No, we can’t. Throughout history people have assumed many things to be common sense when they aren’t. Experience is of course the only way we can actually know things, but by definition personal experience is the experience of one person, filtered by one mind. I don’t have much a problem with saying, for example, that limited knowledge coming from experience is acceptable for assuming a limited understanding, but it’s certainly not true in all cases. That many people believe something to be true just means that it is believable, not that it is necessarily truthful.
True, but if one accepts the possibility of a learned person in a field being wrong, for whatever reason, it only makes sense to assume in general that we are also likely to be wrong. And, if you’re assuming that personal experiences are an excellent method of gaining knowledge, it only makes sense to attribute a higher chance of truth to those who have had greater experience.
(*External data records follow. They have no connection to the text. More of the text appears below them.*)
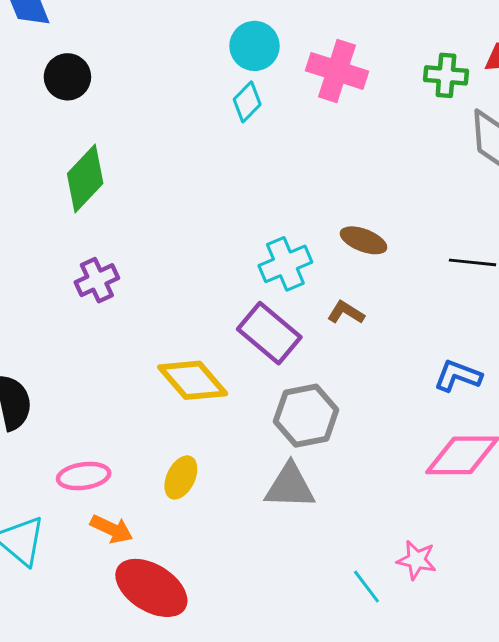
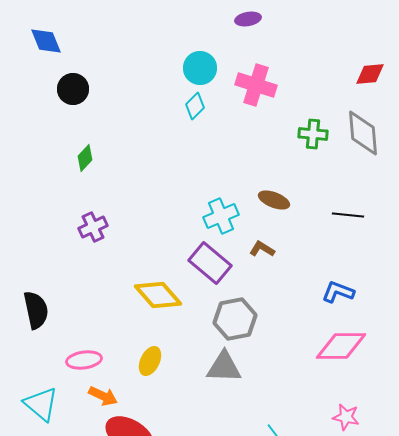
green cross: (446, 75) -> (313, 134), moved
green diamond: (85, 178) -> (85, 158), size x0.6
pink star: (417, 560) -> (346, 417), moved

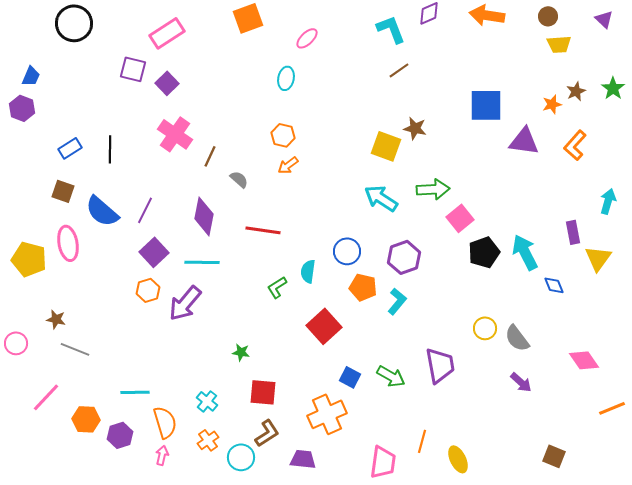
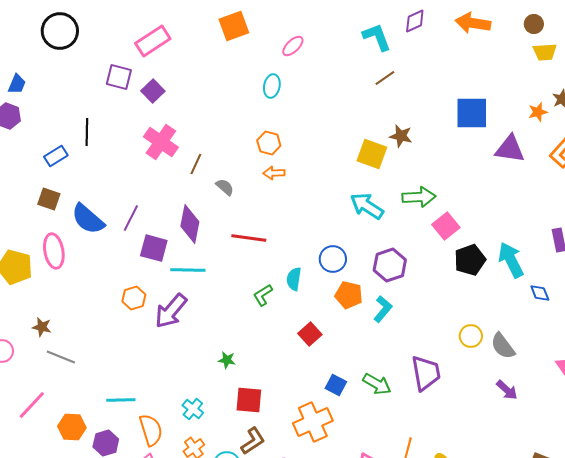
black line: (110, 149) -> (87, 132), moved
orange arrow: (288, 165) -> (274, 173), turned 35
purple square: (154, 252) -> (154, 248), moved, turned -32
red square: (324, 326) -> (310, 334), size x0.7

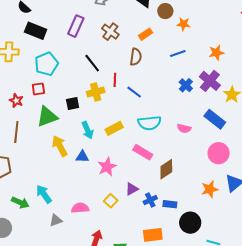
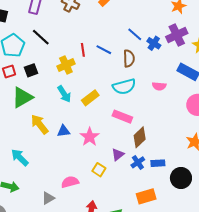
blue line: (178, 54) -> (135, 34), moved, turned 70
brown semicircle: (136, 57) -> (129, 58), moved
black line: (92, 63) -> (41, 37), moved
purple cross: (210, 81) -> (177, 35), turned 35
blue line: (134, 92) -> (104, 50), moved
black square: (73, 104) -> (31, 70), moved
cyan arrow: (88, 130) -> (64, 94), moved
brown diamond: (166, 169) -> (140, 137), moved
cyan arrow: (44, 194) -> (20, 157), moved

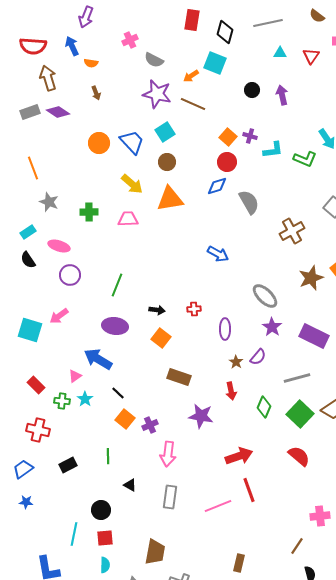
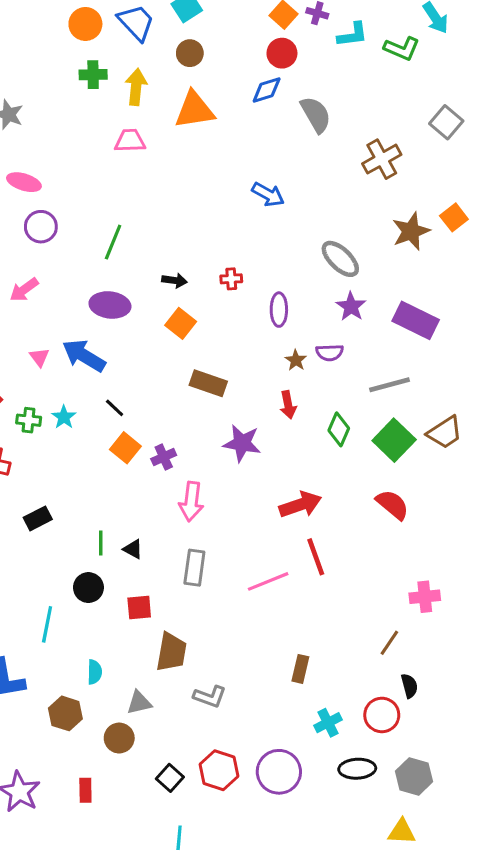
yellow arrow: (132, 184) -> (136, 87), turned -125
green cross: (89, 212) -> (93, 75), moved
purple semicircle: (258, 357) -> (330, 353), turned 48
pink triangle: (75, 376) -> (39, 357), moved, turned -32
green line: (108, 456) -> (101, 543), moved
red square: (105, 538) -> (139, 607), moved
I concur. But, likewise, the average person is not obligated to treat their disagreement as the gold standard. And indeed the whole point of peer review is that you don’t just take one peer-reviewed article and base your views on it - you look (if possible) at as much of the body of work as possible.
I think you’re misunderstanding the claims of validity of peer-review from others. You seem to be assuming that people are saying that a peer-reviewed article is almost sacrosanct, an unquestionable essay of truth. But that’s not the case; the idea is that while a single peer-reviewed article is ideally a good way of objectivalising (is that a word?) the experience of one person or a team, it is rather the general conclusions of many peer-reviewed articles that should be considered trustworthy. Just as a report on a study will attempt to account for potentially problematic variables, the peer review process as a whole can help form a better general understanding, and provide backing and evidence for the better pieces.
Indeed, if the premise is flawed. But that presumes a correct understanding of the premise on behalf of the reader. As I brought up earlier, look at your evolutionary psychology thread; I would argue you misunderstood one of the most basic premises of the field.
I would disagree; where is it you’re getting this view of agreement from, out of interest?
And no, there’s not a reason, and I’ll tell you why; consider for a moment the amount of nonsense that comes from ordinary people ourselves. I can’t speak for you, but the amount of times i’ve heard of nonsense from the academic world is pretty hugely dwarfed by the amount of nonsense i’ve heard from us common types. Your method assumes that "ordinary people’ (and, I presume, personal experience) is a considerably more accurate measure of correctness and a considerably lesser producer of nonsense, to which i’m afraid I would have to say; Ha.
Ah, because of course what you take out of those books is precisely what I do.
A generalist has many tools but only one method of analysis; their brain. That and that alone will modify what their results will be. If I read Pride and Prejudice, and take away from it something very different to you - which of us is it that’s learned more? There’s no way of knowing. Well, except, perhaps, some kind of system wherein we share our knowledge of what we think we’ve learned. Perhaps you could write it up, so you chould share it with the most people possible. And i’ll write up my side, and then we could, say, put them together in some kind of set of writings dedicated to that topic, where people who are interested would know where to look. That could be an interesting idea. We’d need a name for the whole process, I guess.